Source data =
◇ ◇ ◇

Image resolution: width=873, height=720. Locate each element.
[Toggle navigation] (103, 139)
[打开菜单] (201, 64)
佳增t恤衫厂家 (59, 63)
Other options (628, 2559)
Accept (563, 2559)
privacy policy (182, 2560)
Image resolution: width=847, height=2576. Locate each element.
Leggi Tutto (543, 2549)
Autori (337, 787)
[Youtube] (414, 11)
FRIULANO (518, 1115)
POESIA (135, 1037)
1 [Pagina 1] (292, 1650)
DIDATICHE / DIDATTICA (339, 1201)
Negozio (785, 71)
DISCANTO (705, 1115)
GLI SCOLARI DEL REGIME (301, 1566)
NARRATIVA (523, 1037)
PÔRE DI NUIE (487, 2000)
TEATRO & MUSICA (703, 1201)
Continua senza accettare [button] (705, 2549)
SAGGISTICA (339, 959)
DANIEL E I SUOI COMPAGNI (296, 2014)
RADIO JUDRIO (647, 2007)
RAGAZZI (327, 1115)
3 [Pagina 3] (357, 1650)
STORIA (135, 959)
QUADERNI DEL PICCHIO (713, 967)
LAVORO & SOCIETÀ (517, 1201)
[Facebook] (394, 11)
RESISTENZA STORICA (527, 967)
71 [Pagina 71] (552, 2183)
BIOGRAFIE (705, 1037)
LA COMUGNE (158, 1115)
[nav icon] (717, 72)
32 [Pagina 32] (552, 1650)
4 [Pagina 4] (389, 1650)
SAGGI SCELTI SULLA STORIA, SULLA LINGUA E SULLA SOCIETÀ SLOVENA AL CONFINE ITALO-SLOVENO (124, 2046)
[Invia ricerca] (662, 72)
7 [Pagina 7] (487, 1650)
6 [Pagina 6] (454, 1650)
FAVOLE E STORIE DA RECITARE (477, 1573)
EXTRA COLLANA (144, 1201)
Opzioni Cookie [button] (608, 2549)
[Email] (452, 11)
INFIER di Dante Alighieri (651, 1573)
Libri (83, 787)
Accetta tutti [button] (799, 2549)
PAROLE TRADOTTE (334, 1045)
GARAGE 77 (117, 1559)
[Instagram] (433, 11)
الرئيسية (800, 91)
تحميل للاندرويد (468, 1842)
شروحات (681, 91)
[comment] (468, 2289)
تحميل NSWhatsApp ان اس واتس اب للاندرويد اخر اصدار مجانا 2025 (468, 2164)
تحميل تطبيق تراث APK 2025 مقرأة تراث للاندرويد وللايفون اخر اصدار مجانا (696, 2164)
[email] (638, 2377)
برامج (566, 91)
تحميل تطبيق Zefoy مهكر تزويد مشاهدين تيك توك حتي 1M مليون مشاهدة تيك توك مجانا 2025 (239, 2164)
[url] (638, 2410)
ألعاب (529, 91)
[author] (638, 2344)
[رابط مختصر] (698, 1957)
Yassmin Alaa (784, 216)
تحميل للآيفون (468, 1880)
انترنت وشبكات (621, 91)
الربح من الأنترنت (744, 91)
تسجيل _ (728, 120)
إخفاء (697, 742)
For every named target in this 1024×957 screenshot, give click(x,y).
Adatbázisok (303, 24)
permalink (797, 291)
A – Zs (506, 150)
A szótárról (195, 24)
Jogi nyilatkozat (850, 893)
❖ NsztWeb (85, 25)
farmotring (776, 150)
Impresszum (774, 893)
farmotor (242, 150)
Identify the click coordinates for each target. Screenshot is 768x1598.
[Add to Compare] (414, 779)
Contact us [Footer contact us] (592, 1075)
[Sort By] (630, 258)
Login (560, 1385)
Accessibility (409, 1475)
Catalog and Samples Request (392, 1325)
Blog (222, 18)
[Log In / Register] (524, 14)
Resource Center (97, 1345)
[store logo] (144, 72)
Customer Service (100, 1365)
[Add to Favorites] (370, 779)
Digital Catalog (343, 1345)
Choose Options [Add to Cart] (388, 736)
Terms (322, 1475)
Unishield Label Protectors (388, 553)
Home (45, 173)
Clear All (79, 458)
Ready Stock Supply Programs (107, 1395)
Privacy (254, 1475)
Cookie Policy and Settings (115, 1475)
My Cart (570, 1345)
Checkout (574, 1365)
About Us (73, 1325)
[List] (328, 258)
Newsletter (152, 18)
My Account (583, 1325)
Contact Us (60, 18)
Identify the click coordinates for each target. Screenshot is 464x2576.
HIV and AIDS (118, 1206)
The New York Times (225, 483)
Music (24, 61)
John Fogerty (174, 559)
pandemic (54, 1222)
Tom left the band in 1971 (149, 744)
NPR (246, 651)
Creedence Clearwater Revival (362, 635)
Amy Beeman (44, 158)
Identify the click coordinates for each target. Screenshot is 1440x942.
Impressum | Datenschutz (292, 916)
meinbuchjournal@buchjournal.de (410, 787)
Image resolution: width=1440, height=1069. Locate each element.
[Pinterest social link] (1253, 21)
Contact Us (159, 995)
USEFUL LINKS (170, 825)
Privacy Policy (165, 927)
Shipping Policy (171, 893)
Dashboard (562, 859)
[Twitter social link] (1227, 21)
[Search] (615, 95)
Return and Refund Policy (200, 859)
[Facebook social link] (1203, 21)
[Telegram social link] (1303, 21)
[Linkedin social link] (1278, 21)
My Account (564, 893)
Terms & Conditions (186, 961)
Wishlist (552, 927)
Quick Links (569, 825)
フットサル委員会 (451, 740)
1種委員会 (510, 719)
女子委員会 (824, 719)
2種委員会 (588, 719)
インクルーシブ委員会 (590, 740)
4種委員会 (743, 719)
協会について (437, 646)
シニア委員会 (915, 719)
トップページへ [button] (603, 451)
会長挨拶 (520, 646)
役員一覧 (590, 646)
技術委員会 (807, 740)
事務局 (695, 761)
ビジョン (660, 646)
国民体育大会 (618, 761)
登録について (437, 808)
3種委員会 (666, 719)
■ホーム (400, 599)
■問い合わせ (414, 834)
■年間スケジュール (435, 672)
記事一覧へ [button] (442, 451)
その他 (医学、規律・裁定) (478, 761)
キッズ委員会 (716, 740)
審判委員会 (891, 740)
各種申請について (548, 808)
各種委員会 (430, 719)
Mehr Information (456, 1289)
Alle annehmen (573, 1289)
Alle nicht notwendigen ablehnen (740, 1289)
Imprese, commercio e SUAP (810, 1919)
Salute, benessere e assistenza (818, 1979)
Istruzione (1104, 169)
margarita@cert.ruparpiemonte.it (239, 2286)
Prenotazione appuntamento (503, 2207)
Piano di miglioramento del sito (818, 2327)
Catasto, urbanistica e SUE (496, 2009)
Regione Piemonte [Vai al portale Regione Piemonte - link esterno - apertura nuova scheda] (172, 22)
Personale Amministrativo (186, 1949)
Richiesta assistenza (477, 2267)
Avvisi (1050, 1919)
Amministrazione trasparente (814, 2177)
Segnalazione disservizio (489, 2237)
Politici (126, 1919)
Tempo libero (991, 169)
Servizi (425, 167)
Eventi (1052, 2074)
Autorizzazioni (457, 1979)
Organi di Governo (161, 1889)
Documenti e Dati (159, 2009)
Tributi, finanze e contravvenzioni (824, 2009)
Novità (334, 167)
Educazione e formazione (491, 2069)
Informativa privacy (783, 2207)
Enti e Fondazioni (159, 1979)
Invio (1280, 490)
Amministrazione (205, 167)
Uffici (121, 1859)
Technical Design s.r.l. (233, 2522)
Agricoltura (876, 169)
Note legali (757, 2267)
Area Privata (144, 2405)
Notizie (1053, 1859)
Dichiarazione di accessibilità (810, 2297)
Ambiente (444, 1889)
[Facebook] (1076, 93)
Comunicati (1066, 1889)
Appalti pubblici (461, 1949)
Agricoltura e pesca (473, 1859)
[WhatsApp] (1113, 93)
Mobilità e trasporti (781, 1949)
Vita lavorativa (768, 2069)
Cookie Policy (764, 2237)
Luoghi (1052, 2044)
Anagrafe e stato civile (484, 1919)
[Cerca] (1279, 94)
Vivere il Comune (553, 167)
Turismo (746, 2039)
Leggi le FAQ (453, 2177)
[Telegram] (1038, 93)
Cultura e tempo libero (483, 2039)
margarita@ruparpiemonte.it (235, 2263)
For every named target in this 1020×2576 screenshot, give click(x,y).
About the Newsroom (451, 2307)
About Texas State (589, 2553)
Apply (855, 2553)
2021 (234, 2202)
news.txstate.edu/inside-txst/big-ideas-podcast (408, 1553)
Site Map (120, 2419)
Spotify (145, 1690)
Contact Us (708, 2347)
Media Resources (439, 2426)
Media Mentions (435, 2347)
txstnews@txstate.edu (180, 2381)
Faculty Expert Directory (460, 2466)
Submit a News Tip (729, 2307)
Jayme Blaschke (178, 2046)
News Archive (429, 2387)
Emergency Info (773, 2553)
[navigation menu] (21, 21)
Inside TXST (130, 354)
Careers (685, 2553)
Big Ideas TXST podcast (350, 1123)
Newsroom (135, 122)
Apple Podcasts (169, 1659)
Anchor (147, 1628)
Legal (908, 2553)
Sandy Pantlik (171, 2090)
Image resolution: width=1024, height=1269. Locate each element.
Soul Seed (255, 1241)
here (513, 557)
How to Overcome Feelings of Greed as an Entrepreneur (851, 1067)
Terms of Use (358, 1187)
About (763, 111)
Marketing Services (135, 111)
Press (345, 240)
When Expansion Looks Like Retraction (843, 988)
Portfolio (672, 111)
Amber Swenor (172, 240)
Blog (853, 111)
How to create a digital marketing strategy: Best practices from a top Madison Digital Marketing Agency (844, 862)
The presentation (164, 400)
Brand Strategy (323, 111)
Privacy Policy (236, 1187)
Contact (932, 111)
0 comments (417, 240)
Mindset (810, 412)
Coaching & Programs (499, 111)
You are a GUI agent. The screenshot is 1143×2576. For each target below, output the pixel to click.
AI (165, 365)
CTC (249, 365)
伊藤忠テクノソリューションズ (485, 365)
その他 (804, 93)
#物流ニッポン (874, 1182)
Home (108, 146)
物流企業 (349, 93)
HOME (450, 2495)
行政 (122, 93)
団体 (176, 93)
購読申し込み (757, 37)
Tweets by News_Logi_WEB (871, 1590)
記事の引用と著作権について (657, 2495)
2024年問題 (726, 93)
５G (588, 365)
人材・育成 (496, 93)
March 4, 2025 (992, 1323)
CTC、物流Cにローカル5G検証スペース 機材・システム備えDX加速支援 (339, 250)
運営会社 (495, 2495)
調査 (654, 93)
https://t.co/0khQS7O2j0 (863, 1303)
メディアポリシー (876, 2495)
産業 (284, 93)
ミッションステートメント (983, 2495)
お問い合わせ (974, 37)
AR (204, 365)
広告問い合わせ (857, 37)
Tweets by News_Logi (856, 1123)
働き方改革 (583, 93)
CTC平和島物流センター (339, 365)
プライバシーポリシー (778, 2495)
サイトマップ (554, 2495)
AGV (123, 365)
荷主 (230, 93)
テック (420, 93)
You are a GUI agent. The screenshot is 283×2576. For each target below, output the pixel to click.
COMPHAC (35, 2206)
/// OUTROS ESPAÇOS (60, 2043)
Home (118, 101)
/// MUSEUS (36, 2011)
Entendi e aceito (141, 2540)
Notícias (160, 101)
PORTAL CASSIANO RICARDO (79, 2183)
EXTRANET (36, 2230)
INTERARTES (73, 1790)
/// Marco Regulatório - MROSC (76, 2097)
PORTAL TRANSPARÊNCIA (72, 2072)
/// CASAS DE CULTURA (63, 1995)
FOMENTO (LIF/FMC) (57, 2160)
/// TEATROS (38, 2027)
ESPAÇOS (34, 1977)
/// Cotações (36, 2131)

◇ ◇ ◇

Task = Give only the number of lines in the data that include the string "Amministrazione".

Task solution = 2